YOUR OBJECTIVE ▸ Below are the entries. Print only the lines starting at the one with "needed to be" and ending at the one with "has not commented on the apparent em", exactly, with no pictures.

PROVIDED DATA ▸
◇ ◇ ◇ ◇ ◇
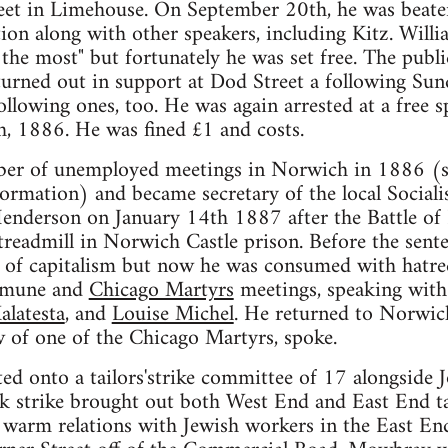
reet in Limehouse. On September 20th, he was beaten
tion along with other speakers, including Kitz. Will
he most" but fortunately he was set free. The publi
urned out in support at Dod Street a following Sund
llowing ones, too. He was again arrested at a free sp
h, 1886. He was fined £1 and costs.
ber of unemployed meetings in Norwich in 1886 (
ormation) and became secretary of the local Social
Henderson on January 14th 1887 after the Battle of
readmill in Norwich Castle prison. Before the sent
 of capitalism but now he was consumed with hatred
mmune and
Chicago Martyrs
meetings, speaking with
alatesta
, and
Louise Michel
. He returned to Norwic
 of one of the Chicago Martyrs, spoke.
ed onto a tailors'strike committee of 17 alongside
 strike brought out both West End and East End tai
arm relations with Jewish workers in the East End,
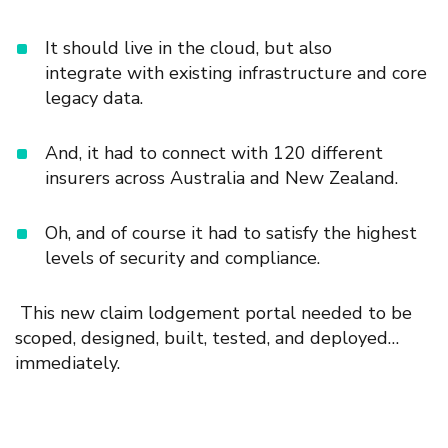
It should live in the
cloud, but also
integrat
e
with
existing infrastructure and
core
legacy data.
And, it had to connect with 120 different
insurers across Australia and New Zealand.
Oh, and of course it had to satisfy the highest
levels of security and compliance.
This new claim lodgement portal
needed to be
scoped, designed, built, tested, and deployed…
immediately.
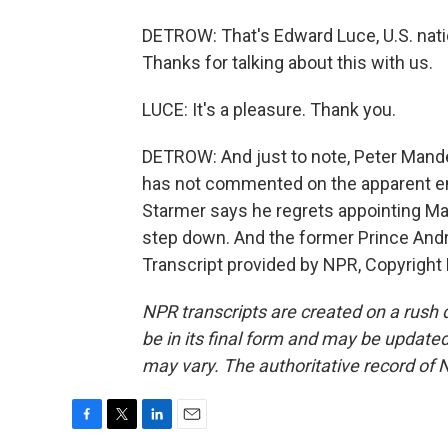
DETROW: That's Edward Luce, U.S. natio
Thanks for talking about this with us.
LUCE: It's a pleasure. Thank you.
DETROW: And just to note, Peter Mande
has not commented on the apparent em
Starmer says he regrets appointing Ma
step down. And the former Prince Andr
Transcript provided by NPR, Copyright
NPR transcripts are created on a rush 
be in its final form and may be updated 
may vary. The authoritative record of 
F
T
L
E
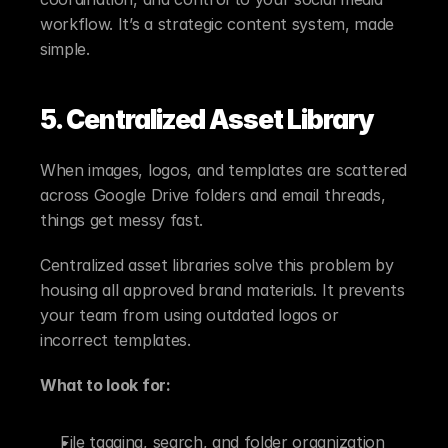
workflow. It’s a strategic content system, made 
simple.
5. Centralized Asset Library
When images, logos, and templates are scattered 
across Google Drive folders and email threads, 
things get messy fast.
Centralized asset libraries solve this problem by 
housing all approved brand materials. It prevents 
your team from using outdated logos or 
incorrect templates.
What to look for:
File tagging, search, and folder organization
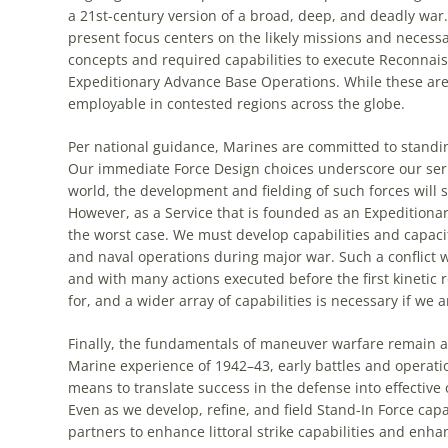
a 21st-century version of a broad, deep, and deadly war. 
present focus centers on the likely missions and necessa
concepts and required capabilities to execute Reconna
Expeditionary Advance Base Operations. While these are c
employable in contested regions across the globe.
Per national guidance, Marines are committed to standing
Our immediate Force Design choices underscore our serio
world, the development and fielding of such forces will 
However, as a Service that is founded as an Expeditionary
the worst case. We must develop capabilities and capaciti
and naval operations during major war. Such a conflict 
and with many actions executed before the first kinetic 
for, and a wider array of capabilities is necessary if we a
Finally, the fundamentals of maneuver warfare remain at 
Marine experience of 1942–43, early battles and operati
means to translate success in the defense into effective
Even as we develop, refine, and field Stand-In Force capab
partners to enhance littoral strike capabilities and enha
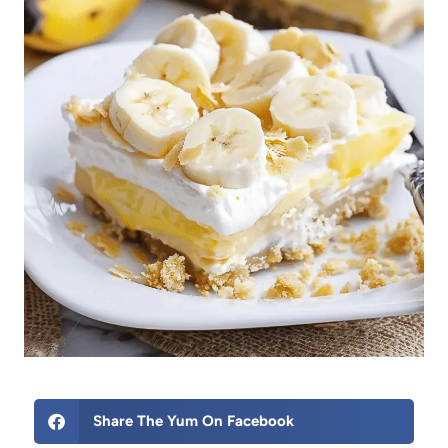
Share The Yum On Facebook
◇ ◇ ◇ ◇ ◇
WRITTEN SOLUTION ▸
needed to be
scoped, designed, built, tested, and deployed…
immediately.
DETROW: That's Edward Luce, U.S. natio
Thanks for talking about this with us.
LUCE: It's a pleasure. Thank you.
DETROW: And just to note, Peter Mande
has not commented on the apparent em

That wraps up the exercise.